Helping children to move beyond their immediate circle in response to Jesus’ command to “love your neighbor,” requires parents to lead the way. Our children take our cue in all things—but perhaps most of all in terms of determining how they see themselves in relationship to others. A girl in my son’s class recently told him that she believed poor people were lazy—“If they’d just work harder, like my dad does, they’d have enough money,” she said. “We shouldn’t have to help them.” I very much doubt that this little girl came to her opinion about poor people on her own. Rather, she was either directly instructed by her parents or picked up bits and pieces of enough conversations to draw this conclusion. In either case, I feel sorry for her—sorry that she was robbed of a generosity that comes naturally to children; sorry that she was robbed of a compassionate world view; sorry that she will grow to connect suffering with personal fault.

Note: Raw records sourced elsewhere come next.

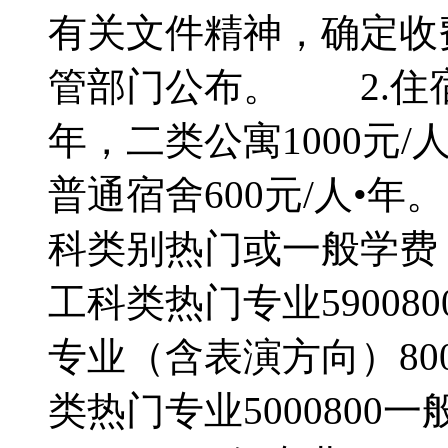
有关文件精神，确定收
管部门公布。 2.住宿
年，二类公寓1000元/人
普通宿舍600元/人•
科类别热门或一般学费
工科类热门专业590080
专业（含表演方向）8000
类热门专业5000800一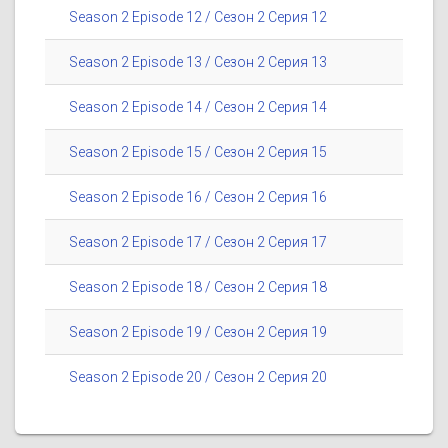
Season 2 Episode 12 / Сезон 2 Серия 12
Season 2 Episode 13 / Сезон 2 Серия 13
Season 2 Episode 14 / Сезон 2 Серия 14
Season 2 Episode 15 / Сезон 2 Серия 15
Season 2 Episode 16 / Сезон 2 Серия 16
Season 2 Episode 17 / Сезон 2 Серия 17
Season 2 Episode 18 / Сезон 2 Серия 18
Season 2 Episode 19 / Сезон 2 Серия 19
Season 2 Episode 20 / Сезон 2 Серия 20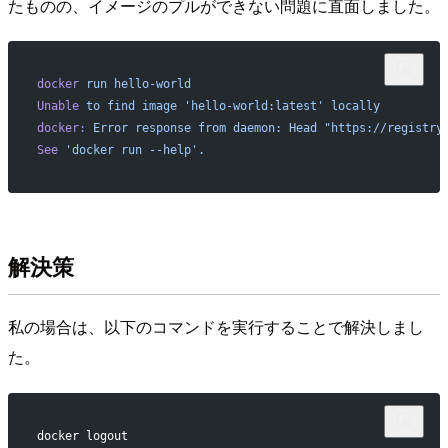
たものの、イメージのプルができない問題に直面しました。
docker
 run
 hello-world
Unable
 to
 find
 image
 'hello-world:latest'
 locally
docker:
 Error
 response
 from
 daemon:
 Head
 "https://registry
See
 'docker run --help'.
解決策
私の場合は、以下のコマンドを実行することで解決しまし
た。
docker logout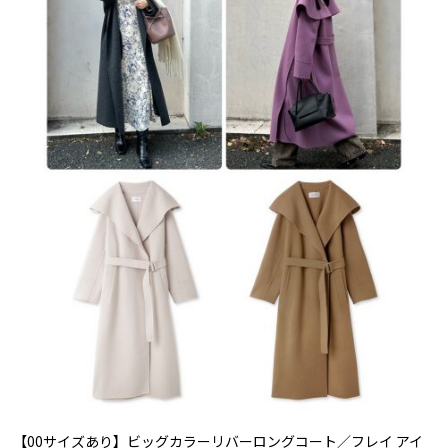
【00サイズあり】ビッグカラーリバーロングコート／フレイ アイ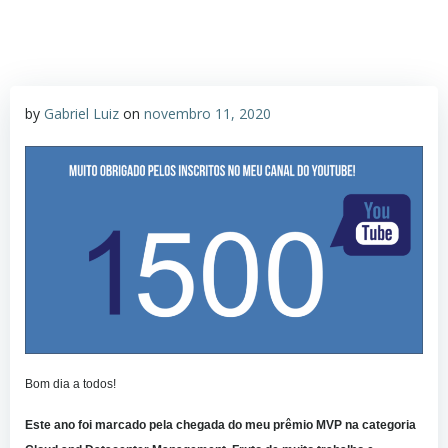
by
Gabriel Luiz
on
novembro 11, 2020
Bom dia a todos!
Este ano foi marcado pela chegada do meu prêmio MVP na categoria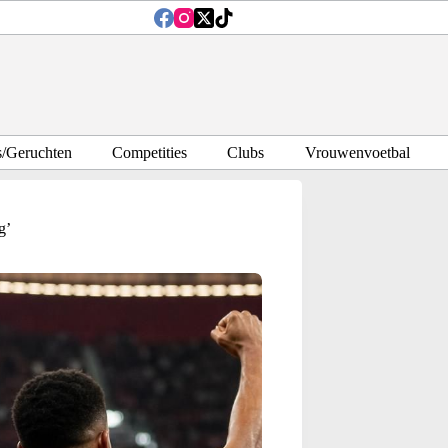
s/Geruchten
Competities
Clubs
Vrouwenvoetbal
g’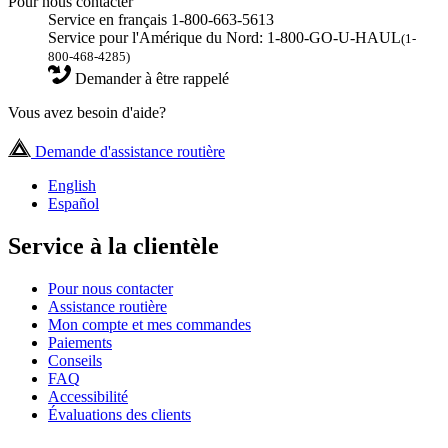
Pour nous contacter
Service en français 1-800-663-5613
Service pour l'Amérique du Nord: 1-800-GO-U-HAUL
(1-
800-468-4285)
Demander à être rappelé
Vous avez besoin d'aide?
Demande d'assistance routière
English
Español
Service à la clientèle
Pour nous contacter
Assistance routière
Mon compte et mes commandes
Paiements
Conseils
FAQ
Accessibilité
Évaluations des clients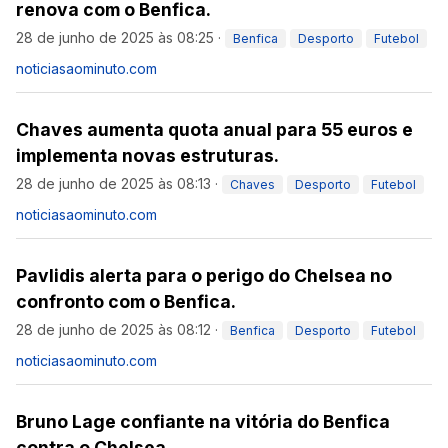
renova com o Benfica.
28 de junho de 2025 às 08:25
·
Benfica
Desporto
Futebol
noticiasaominuto.com
Chaves aumenta quota anual para 55 euros e
implementa novas estruturas.
28 de junho de 2025 às 08:13
·
Chaves
Desporto
Futebol
noticiasaominuto.com
Pavlidis alerta para o perigo do Chelsea no
confronto com o Benfica.
28 de junho de 2025 às 08:12
·
Benfica
Desporto
Futebol
noticiasaominuto.com
Bruno Lage confiante na vitória do Benfica
contra o Chelsea.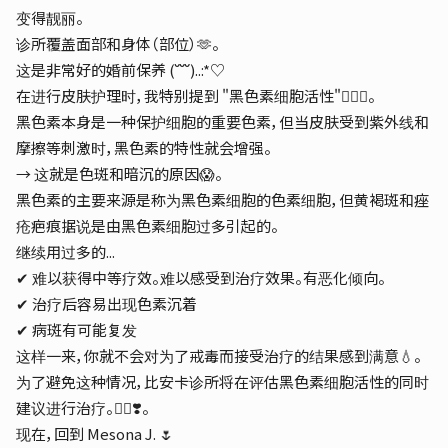
变得靓丽。
诊所覆盖面部和身体（部位）🫶。
这是非常好的婚前保养 (
˘˘˘
)..:*♡
在进行皮肤护理时，我特别提到 "黑色素细胞活性"💁‍♀️✨。
黑色素本身是一种保护细胞的重要色素，但当皮肤受到紫外线和
摩擦等刺激时，黑色素的特性就会增强。
→ 这就是色斑和暗沉的原因😱。
黑色素的主要来源是称为黑色素细胞的色素细胞，但黄褐斑和痤
疮疤痕据说是由黑色素细胞过多引起的。
继续用过多的...
✔︎ 难以获得中等疗效。难以感受到治疗效果。有恶化倾向。
✔︎ 治疗后容易出现色素沉着
✔︎ 病斑有可能复发
这样一来，你就不会对为了戒毒而接受治疗的结果感到满意💧。
为了避免这种情况，比安卡诊所将在评估黑色素细胞活性的同时
建议进行治疗。💁‍♀️❣️。
现在，回到 Mesona J. 🌷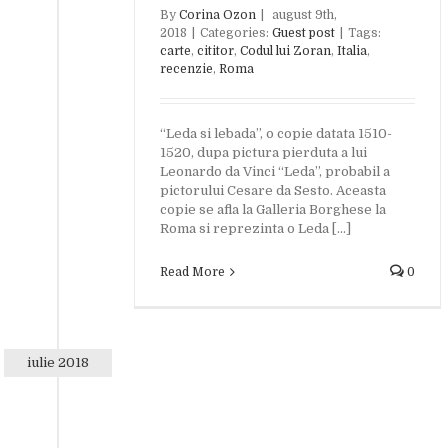
By
Corina Ozon
|
august 9th,
2018
|
Categories:
Guest post
|
Tags:
carte
,
cititor
,
Codul lui Zoran
,
Italia
,
recenzie
,
Roma
“Leda si lebada”, o copie datata 1510-
1520, dupa pictura pierduta a lui
Leonardo da Vinci “Leda”, probabil a
pictorului Cesare da Sesto. Aceasta
copie se afla la Galleria Borghese la
Roma si reprezinta o Leda [...]
Read More
0
iulie 2018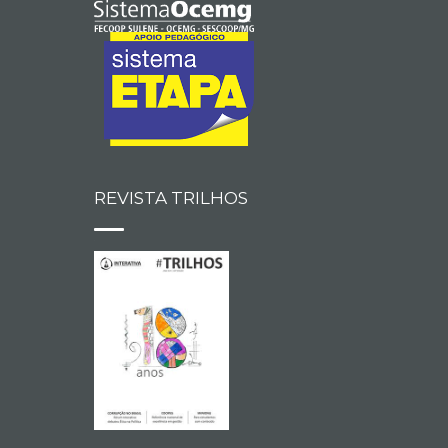
REVISTA TRILHOS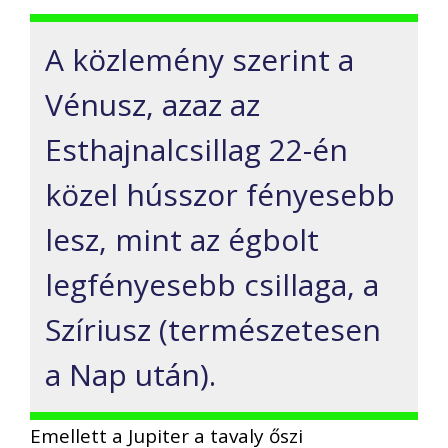
A közlemény szerint a
Vénusz, azaz az
Esthajnalcsillag 22-én
közel hússzor fényesebb
lesz, mint az égbolt
legfényesebb csillaga, a
Szíriusz (természetesen
a Nap után).
Emellett a Jupiter a tavaly őszi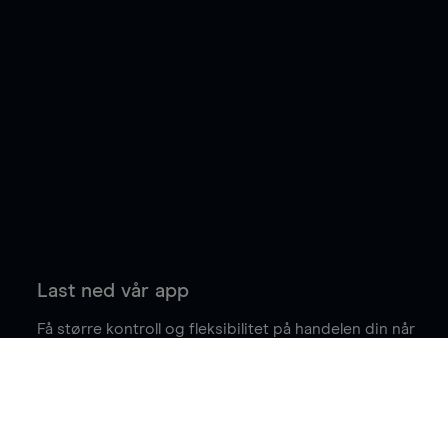
Last ned vår app
Få større kontroll og fleksibilitet på handelen din når
du er på farten.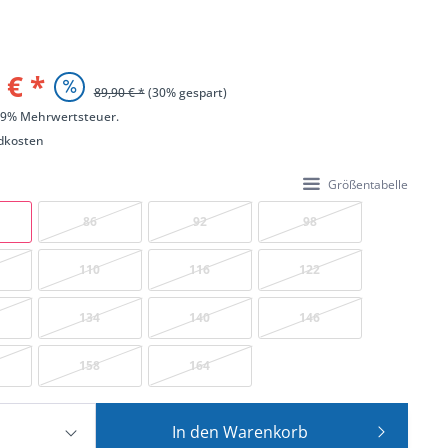
 € *
89,90 € *
(30% gespart)
 19% Mehrwertsteuer.
dkosten
Größentabelle
86
92
98
110
116
122
134
140
146
158
164
In den
Warenkorb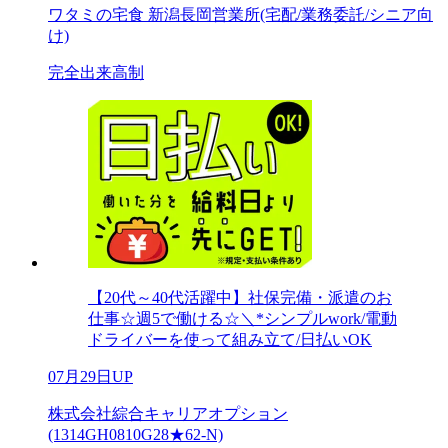
ワタミの宅食 新潟長岡営業所(宅配/業務委託/シニア向
け)
完全出来高制
【20代～40代活躍中】社保完備・派遣のお
仕事☆週5で働ける☆＼*シンプルwork/電動
ドライバーを使って組み立て/日払いOK
07月29日UP
株式会社綜合キャリアオプション
(1314GH0810G28★62-N)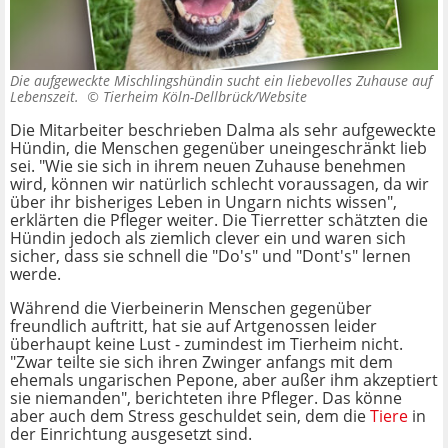
Die aufgeweckte Mischlingshündin sucht ein liebevolles Zuhause auf
Lebenszeit. ©
Tierheim Köln-Dellbrück/Website
Die Mitarbeiter beschrieben Dalma als sehr aufgeweckte
Hündin, die Menschen gegenüber uneingeschränkt lieb
sei. "Wie sie sich in ihrem neuen Zuhause benehmen
wird, können wir natürlich schlecht voraussagen, da wir
über ihr bisheriges Leben in Ungarn nichts wissen",
erklärten die Pfleger weiter. Die Tierretter schätzten die
Hündin jedoch als ziemlich clever ein und waren sich
sicher, dass sie schnell die "Do's" und "Dont's" lernen
werde.
Während die Vierbeinerin Menschen gegenüber
freundlich auftritt, hat sie auf Artgenossen leider
überhaupt keine Lust - zumindest im Tierheim nicht.
"Zwar teilte sie sich ihren Zwinger anfangs mit dem
ehemals ungarischen Pepone, aber außer ihm akzeptiert
sie niemanden", berichteten ihre Pfleger. Das könne
aber auch dem Stress geschuldet sein, dem die
Tiere
in
der Einrichtung ausgesetzt sind.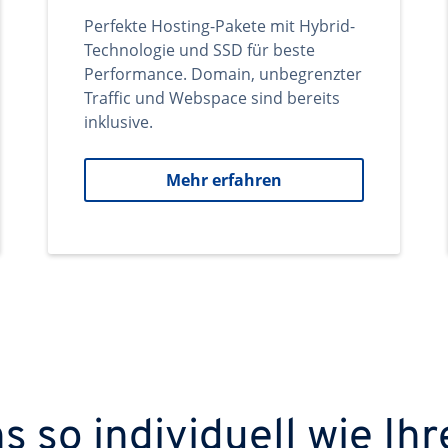
Perfekte Hosting-Pakete mit Hybrid-
Technologie und SSD für beste
Performance. Domain, unbegrenzter
Traffic und Webspace sind bereits
inklusive.
Mehr erfahren
 so individuell wie Ihr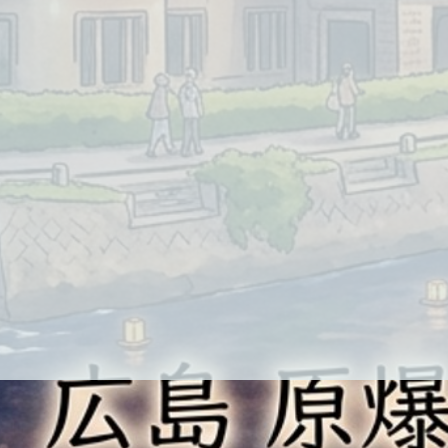
代を生き抜くビジネススキル
身に付く！ とにもかくにも
講したいと言う方は⬇︎こちら
ご参加ください⬇︎ さら
 LINEにて有料級の情報を
中！ 読者限定で […]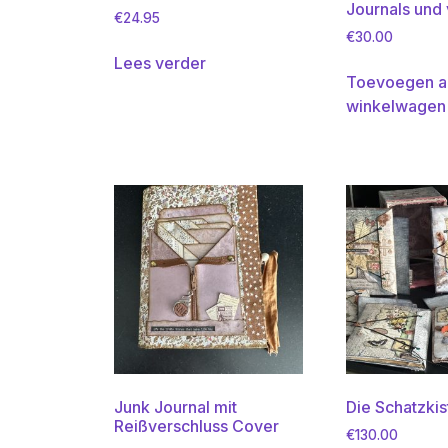
Journals und v
€
24.95
€
30.00
Lees verder
Toevoegen a
winkelwagen
Junk Journal mit
Die Schatzkis
Reißverschluss Cover
€
130.00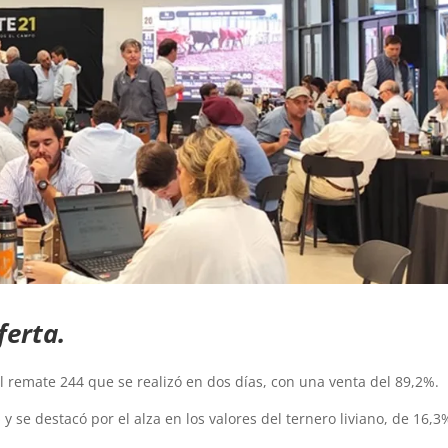
ferta.
el remate 244 que se realizó en dos días, con una venta del 89,2%.
o
y se destacó por el alza en los valores del ternero liviano, de 16,3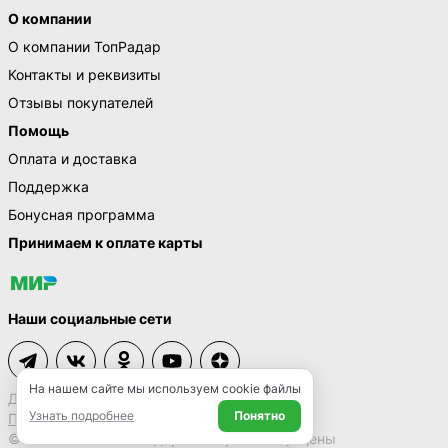
О компании
О компании ТопРадар
Контакты и реквизиты
Отзывы покупателей
Помощь
Оплата и доставка
Поддержка
Бонусная программа
Принимаем к оплате карты
Наши социальные сети
На нашем сайте мы используем cookie файлы
Договор-оферта
Узнать подробнее
Понятно
Политика конфиденциальности
© 2009 – 2026 ТопРадар. Все права защищены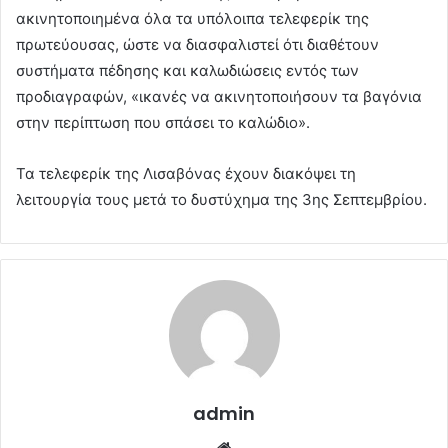
ακινητοποιημένα όλα τα υπόλοιπα τελεφερίκ της
πρωτεύουσας, ώστε να διασφαλιστεί ότι διαθέτουν
συστήματα πέδησης και καλωδιώσεις εντός των
προδιαγραφών, «ικανές να ακινητοποιήσουν τα βαγόνια
στην περίπτωση που σπάσει το καλώδιο».
Τα τελεφερίκ της Λισαβόνας έχουν διακόψει τη
λειτουργία τους μετά το δυστύχημα της 3ης Σεπτεμβρίου.
admin
Website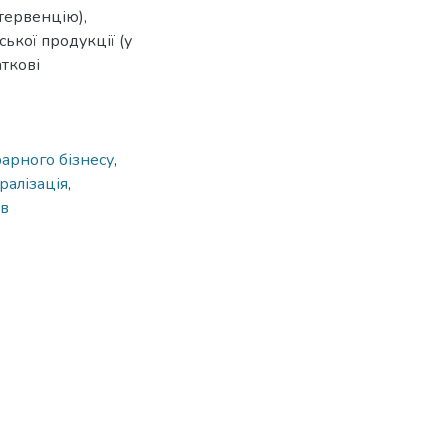
тервенцію),
ької продукції (у
ткові
арного бізнесу
,
ралізація
,
ів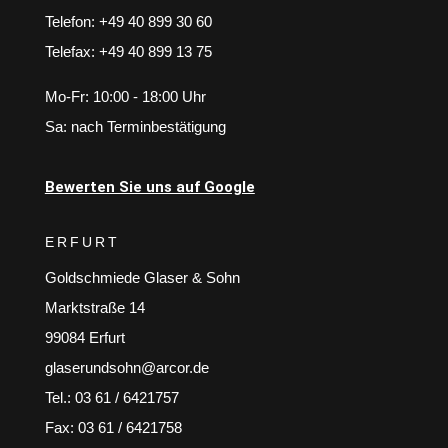
Telefon: +49 40 899 30 60
Telefax: +49 40 899 13 75
Mo-Fr: 10:00 - 18:00 Uhr
Sa: nach Terminbestätigung
Bewerten Sie uns auf Google
ERFURT
Goldschmiede Glaser & Sohn
Marktstraße 14
99084 Erfurt
glaserundsohn@arcor.de
Tel.: 03 61 / 6421757
Fax: 03 61 / 6421758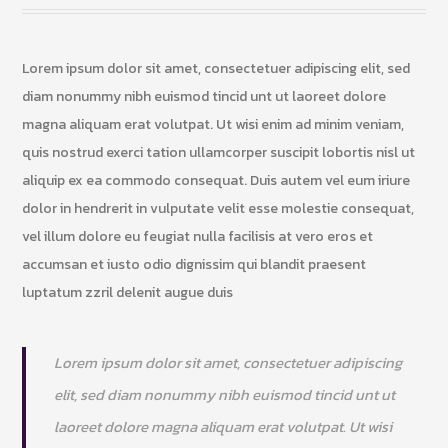
Lorem ipsum dolor sit amet, consectetuer adipiscing elit, sed
diam nonummy nibh euismod tincid unt ut laoreet dolore
magna aliquam erat volutpat. Ut wisi enim ad minim veniam,
quis nostrud exerci tation ullamcorper suscipit lobortis nisl ut
aliquip ex ea commodo consequat. Duis autem vel eum iriure
dolor in hendrerit in vulputate velit esse molestie consequat,
vel illum dolore eu feugiat nulla facilisis at vero eros et
accumsan et iusto odio dignissim qui blandit praesent
luptatum zzril delenit augue duis
Lorem ipsum dolor sit amet, consectetuer adipiscing
elit, sed diam nonummy nibh euismod tincid unt ut
laoreet dolore magna aliquam erat volutpat. Ut wisi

Even among parents who do feel a call to see all people as “neighbor,” however, it can be difficult to stretch children’s vision. For a while, our family was volunteering one Monday a month at the St. Vincent de Paul meal program on the south side. I knew our time there was valuable for our family. The program—filled with people of all ages and races—taught our kids that there is no one “look” to poverty. It taught them about our belief that we have a responsibility to serve. For Bill and me, serving at the program provided a monthly kick in the fanny. It reminded us that we had absolutely nothing to whine about —that as stressful as our life might seem occasionally, our stable jobs, heated home, full pantry and functional family are out of the reach of many. Yet, as much as I appreciated what the meal program was teaching all of us, I am sorry to report that we no longer go regularly. Why? Often, there’s a different reason each Monday—from sports practices to homework to general over-scheduling. And I recognize that whether we like it or not, we are allowing these reasons not to go to St. Vincent de Paul to quietly teach our kids that just about everything else has priority over serving the poor.
But Jamie’s determination that there’s enough rice to go around and my son’s classmate’s dismissal of the needs of the poor have stirred something within me once again. I’m looking at our family’s dry erase calendar with a little more intentionality than I have in the past few months. I have no illusions that our family’s service at St. Vincent de Paul is going to change anything substantial in the lives of those we come into contact with on our Mondays there. Indeed, the best we can hope for is that guests of the program will feel that there are six more people in our city who think it’s important that they get a scoop of stew and a glass of cold milk that evening. The substantive change I’m going for is the one that happens in the hearts of those who serve. Every ladleful of corn given out, every piece of bread buttered, every cup of coffee poured is one more opportunity for my children to consider who they are, what they’ve been given, and what they’re called to do for the greater world. Just as participating in school sports lays the groundwork valuing exercise as an adult, I have to believe this program lays the groundwork for adult choices that could indeed bring about true change. Eventually, the goal is a shorter and shorter line at St. Vincent de Paul and other meal programs around the city. But for the leaders of tomorrow to make this happen, they first need to see the problem as children. One Monday a month. Easier said than done. But we’re going to try again.